RECORD EXCERPTS:

--- START ---

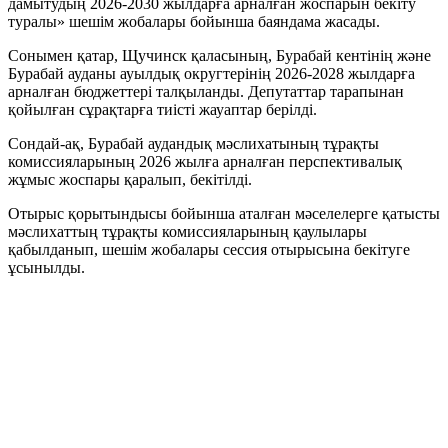
дамытудың 2026-2030 жылдарға арналған жоспарын бекіту
туралы» шешім жобалары бойынша баяндама жасады.
Сонымен қатар, Щучинск қаласының, Бурабай кентінің және
Бурабай ауданы ауылдық округтерінің 2026-2028 жылдарға
арналған бюджеттері талқыланды. Депутаттар тарапынан
қойылған сұрақтарға тиісті жауаптар берілді.
Сондай-ақ, Бурабай аудандық мәслихатының тұрақты
комиссияларының 2026 жылға арналған перспективалық
жұмыс жоспары қаралып, бекітілді.
Отырыс қорытындысы бойынша аталған мәселелерге қатысты
мәслихаттың тұрақты комиссияларының қаулылары
қабылданып, шешім жобалары сессия отырысына бекітуге
ұсынылды.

--- END ---

THE PROBLEM: All that should be returned is the run of lines from the start of the entries above to the line bearing "жұмыс жоспары қаралып, бекітілді.", each exact, with pictures omitted.

WRITTEN ANSWER:
дамытудың 2026-2030 жылдарға арналған жоспарын бекіту
туралы» шешім жобалары бойынша баяндама жасады.
Сонымен қатар, Щучинск қаласының, Бурабай кентінің және
Бурабай ауданы ауылдық округтерінің 2026-2028 жылдарға
арналған бюджеттері талқыланды. Депутаттар тарапынан
қойылған сұрақтарға тиісті жауаптар берілді.
Сондай-ақ, Бурабай аудандық мәслихатының тұрақты
комиссияларының 2026 жылға арналған перспективалық
жұмыс жоспары қаралып, бекітілді.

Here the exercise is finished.